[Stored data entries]
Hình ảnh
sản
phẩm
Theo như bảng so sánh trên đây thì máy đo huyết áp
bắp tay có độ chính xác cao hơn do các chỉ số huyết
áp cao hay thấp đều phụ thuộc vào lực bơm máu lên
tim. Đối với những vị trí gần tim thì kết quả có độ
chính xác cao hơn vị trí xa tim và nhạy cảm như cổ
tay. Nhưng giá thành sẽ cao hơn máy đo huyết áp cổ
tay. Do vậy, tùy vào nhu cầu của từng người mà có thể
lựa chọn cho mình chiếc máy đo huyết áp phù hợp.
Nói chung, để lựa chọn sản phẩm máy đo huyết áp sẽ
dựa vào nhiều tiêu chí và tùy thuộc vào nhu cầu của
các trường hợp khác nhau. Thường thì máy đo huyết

PROBLEM TO SOLVE >>
Output each entry exactly as written, leaving none out.

EXERCISE OUTPUT >>
Hình ảnh
sản
phẩm
Theo như bảng so sánh trên đây thì máy đo huyết áp
bắp tay có độ chính xác cao hơn do các chỉ số huyết
áp cao hay thấp đều phụ thuộc vào lực bơm máu lên
tim. Đối với những vị trí gần tim thì kết quả có độ
chính xác cao hơn vị trí xa tim và nhạy cảm như cổ
tay. Nhưng giá thành sẽ cao hơn máy đo huyết áp cổ
tay. Do vậy, tùy vào nhu cầu của từng người mà có thể
lựa chọn cho mình chiếc máy đo huyết áp phù hợp.
Nói chung, để lựa chọn sản phẩm máy đo huyết áp sẽ
dựa vào nhiều tiêu chí và tùy thuộc vào nhu cầu của
các trường hợp khác nhau. Thường thì máy đo huyết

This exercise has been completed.